I'm an Exchange Admin also responsible for the companies IT security. Our company is just getting the idea of writing policies (thanks to audits... I pretend to hate them, but secretly love 'em
). Blackberrys are going out and our policy is currently is to force an eight character password with no complexity and a 30 minute timeout. I've love to have that timeout at 15 minutes, but 30 is what they're settled on for the moment. However, with phone calls unhooked from timeouts I think I can win that one, at least it's setup to lock in holster. Attempts are ten, but I will get that down to five if I can.

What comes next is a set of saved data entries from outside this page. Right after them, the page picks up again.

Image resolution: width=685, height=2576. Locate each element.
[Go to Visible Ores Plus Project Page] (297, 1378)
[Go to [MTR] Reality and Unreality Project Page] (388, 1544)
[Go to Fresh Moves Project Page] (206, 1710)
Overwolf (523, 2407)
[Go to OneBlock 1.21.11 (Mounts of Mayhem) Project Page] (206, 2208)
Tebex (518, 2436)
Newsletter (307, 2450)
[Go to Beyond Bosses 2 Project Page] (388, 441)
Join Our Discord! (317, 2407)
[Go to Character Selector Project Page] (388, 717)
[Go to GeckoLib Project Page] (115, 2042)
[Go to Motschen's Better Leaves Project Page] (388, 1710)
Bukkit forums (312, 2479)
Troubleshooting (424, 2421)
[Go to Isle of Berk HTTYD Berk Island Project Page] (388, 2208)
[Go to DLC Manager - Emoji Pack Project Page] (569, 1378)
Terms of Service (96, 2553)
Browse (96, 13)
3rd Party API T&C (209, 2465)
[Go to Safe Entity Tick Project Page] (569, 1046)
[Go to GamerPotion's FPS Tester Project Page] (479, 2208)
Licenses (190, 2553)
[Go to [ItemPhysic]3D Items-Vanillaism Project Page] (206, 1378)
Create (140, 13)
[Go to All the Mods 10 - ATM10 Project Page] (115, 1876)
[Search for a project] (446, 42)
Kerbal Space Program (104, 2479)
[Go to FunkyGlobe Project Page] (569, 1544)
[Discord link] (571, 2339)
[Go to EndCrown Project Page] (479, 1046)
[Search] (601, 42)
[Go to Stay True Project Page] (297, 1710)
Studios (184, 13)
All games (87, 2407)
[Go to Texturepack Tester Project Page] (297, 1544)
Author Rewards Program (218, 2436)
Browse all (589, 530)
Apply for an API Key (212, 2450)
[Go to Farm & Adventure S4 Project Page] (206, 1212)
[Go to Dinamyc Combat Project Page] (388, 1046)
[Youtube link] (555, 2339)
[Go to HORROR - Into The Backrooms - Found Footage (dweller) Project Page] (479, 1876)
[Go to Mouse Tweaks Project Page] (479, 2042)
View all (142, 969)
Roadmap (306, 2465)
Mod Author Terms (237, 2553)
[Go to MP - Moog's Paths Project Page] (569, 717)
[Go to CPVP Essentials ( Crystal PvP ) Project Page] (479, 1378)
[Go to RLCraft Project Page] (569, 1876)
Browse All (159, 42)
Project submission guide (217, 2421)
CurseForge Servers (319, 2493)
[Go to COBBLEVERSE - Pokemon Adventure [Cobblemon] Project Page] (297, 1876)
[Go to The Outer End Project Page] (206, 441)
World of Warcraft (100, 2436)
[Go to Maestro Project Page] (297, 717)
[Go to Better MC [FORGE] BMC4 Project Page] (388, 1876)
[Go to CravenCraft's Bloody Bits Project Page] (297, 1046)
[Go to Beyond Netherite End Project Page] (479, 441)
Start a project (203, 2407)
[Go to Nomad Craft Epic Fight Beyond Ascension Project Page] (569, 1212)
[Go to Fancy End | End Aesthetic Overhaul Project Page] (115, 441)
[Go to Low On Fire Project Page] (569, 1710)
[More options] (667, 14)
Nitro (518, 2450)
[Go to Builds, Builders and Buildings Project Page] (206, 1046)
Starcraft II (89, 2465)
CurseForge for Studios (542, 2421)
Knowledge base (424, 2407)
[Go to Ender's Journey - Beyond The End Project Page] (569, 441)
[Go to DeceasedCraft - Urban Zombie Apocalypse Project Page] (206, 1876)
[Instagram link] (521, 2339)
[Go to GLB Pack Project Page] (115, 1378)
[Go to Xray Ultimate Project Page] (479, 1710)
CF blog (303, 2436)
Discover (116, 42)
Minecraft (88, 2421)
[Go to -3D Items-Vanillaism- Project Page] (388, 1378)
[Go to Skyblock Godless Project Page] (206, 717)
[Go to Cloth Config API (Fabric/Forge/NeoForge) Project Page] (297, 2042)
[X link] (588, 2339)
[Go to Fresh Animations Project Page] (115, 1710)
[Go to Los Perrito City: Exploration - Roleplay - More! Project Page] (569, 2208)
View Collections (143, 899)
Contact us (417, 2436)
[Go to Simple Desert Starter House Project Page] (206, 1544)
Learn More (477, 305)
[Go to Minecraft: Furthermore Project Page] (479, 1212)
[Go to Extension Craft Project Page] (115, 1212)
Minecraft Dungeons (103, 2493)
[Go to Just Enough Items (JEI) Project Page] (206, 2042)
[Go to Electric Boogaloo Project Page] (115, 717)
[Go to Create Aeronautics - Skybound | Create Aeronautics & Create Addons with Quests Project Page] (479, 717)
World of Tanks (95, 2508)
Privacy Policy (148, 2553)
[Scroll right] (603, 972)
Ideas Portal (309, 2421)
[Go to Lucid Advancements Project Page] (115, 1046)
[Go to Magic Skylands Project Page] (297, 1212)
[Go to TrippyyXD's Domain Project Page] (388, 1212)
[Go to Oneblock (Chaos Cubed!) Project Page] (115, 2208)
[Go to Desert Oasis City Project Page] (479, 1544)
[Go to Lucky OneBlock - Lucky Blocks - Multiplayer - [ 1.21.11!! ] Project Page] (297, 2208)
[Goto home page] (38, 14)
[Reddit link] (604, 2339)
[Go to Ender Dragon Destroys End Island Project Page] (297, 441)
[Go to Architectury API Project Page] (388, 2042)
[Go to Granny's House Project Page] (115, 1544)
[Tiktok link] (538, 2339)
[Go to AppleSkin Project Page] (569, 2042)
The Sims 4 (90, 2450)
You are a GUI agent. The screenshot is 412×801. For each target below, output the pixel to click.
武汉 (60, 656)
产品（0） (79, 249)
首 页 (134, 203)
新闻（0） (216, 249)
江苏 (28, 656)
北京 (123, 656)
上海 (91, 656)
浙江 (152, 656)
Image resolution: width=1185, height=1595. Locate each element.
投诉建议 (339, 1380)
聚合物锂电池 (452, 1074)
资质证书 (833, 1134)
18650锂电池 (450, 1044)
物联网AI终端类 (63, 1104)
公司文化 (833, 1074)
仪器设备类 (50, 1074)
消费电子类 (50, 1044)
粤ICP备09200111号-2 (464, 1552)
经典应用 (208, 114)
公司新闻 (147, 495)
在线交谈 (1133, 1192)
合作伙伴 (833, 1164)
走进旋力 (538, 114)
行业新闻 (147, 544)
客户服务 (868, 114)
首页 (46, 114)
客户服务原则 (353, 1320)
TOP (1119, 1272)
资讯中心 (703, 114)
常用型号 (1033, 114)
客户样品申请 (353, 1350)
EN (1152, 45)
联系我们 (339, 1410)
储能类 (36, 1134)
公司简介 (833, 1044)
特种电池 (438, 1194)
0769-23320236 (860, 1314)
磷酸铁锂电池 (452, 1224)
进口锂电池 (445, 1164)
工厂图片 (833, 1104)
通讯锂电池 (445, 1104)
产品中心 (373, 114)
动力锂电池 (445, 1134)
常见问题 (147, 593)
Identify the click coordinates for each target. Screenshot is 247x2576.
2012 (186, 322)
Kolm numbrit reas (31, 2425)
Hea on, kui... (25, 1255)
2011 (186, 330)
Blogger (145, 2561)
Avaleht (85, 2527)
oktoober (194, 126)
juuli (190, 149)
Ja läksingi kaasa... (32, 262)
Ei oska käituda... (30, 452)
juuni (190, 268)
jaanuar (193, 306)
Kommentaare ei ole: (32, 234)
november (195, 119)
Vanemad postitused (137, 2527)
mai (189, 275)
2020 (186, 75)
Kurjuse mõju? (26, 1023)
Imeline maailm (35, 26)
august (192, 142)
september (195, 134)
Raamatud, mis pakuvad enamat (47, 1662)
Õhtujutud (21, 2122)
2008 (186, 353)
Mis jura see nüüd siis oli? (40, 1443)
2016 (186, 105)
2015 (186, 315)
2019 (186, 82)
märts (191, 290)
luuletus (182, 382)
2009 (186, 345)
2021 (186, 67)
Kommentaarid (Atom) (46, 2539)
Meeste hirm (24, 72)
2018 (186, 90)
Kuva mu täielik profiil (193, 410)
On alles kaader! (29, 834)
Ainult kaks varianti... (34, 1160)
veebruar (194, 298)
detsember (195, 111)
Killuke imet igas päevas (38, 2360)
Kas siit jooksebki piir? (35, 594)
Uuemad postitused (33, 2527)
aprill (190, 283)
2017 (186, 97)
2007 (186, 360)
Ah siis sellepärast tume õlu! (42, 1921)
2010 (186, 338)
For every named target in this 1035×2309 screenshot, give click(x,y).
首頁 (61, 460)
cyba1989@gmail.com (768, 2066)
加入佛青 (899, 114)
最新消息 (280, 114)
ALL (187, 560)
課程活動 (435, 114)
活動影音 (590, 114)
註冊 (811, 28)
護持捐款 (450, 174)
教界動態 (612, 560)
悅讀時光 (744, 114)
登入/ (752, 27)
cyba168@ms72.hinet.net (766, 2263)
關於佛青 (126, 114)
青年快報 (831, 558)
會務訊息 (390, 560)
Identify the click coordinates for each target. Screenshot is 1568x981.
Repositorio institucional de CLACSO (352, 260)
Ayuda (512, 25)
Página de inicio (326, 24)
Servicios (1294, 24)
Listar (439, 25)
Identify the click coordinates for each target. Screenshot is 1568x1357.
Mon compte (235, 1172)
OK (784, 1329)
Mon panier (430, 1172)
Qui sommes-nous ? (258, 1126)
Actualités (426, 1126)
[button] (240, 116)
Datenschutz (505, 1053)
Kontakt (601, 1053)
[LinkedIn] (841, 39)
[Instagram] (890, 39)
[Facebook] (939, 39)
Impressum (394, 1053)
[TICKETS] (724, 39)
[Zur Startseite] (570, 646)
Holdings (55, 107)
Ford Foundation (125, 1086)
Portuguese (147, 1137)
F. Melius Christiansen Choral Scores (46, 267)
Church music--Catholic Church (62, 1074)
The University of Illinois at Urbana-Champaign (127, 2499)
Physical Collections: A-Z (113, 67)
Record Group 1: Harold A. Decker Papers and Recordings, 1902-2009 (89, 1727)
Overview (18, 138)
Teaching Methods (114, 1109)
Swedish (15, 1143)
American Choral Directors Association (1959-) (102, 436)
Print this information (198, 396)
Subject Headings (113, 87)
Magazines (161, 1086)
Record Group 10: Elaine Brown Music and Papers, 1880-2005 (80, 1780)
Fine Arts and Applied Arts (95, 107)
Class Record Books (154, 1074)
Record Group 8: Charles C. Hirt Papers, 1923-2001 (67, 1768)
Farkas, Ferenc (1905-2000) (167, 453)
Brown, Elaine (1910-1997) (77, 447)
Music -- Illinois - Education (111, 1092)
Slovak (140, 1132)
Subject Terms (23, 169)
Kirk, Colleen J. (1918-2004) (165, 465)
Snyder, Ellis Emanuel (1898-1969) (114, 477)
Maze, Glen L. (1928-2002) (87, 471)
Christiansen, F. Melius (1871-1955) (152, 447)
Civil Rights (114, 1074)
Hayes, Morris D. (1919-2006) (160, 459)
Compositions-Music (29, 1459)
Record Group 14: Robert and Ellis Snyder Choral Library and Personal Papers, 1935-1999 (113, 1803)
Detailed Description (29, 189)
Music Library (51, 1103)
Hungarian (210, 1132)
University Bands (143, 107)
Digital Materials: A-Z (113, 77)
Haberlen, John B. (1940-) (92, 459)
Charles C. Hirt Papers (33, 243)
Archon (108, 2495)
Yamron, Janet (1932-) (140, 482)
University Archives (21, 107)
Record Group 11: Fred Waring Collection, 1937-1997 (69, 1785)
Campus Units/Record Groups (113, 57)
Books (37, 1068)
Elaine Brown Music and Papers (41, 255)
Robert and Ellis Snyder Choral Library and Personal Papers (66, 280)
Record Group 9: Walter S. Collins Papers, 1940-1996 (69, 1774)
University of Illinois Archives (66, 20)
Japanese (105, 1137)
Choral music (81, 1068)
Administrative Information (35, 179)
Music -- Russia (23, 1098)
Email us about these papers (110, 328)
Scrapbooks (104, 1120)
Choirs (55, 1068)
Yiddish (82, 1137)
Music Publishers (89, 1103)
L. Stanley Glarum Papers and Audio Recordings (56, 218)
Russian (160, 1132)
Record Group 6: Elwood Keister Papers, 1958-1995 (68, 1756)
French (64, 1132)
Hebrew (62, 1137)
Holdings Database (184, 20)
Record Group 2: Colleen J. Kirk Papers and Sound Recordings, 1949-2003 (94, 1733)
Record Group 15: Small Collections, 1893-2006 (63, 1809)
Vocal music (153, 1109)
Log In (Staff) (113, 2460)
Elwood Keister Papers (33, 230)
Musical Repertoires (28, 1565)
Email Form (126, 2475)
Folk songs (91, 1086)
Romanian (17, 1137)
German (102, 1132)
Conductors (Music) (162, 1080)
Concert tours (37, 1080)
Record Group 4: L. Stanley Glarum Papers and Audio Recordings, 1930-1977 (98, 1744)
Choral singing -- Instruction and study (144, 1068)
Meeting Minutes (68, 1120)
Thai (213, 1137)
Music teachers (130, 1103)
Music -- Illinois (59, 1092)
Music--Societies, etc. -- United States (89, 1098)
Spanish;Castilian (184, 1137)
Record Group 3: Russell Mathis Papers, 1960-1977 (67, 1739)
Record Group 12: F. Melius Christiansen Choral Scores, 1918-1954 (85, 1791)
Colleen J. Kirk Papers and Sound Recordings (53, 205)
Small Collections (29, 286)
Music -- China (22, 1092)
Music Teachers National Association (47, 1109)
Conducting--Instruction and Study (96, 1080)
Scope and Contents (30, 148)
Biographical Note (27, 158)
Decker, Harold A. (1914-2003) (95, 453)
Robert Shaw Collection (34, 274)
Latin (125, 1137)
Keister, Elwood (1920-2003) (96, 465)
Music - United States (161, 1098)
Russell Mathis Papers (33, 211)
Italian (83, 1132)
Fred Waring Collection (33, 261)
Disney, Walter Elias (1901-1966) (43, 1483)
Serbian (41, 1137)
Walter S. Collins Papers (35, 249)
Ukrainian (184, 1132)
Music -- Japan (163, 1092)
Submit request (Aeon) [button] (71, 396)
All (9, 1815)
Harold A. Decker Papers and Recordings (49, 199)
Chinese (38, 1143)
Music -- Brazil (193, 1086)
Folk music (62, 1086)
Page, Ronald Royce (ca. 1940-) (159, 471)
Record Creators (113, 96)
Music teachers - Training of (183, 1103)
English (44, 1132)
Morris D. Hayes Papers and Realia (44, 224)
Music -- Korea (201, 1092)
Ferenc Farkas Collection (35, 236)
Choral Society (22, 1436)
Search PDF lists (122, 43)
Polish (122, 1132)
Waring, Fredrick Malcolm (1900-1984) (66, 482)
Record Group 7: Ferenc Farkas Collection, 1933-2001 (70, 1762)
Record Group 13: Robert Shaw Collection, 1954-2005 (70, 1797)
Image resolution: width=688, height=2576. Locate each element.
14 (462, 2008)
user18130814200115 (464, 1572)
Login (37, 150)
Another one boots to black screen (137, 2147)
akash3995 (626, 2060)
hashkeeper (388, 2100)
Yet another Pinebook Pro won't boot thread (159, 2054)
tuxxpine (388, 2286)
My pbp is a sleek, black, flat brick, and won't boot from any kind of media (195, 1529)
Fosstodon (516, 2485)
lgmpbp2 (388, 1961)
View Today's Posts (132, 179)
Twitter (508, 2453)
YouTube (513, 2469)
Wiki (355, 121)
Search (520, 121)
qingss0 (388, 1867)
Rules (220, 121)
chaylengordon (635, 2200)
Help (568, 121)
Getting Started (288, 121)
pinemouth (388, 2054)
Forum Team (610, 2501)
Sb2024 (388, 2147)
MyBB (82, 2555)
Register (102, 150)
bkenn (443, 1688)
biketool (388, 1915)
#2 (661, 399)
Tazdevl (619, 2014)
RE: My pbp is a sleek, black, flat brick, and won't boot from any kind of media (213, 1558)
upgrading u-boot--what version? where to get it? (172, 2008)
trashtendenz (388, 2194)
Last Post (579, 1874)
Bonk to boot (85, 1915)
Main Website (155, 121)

I'd like complexity, but the nature of the keyboard makes this tricky and being a mobile device which will likely be locked and unlocked a lot, it's hard to pull off. Really the idea is just to have a password long enough that it resists breaking long enough that the device wipes itself due to the dead man's switch. Content restoration is so easy that I can live with accidental wipes since it call all be done OTA. However, without the ability to stop the use of dictionary words we'll probably be forced to at least introduce numerals at some point.
We don't use content protection yet, but if testing shows that unhooking the address book from this allows for voice activation WHILE locked, then it'll be a go, otherwise there's no way I can make that happen with a bluetooth armed mobile sales force. We'd probably use one of the higher levels of encryption since I didn't find it had a particularly negative hit on performance, just the odd lag when unlocking.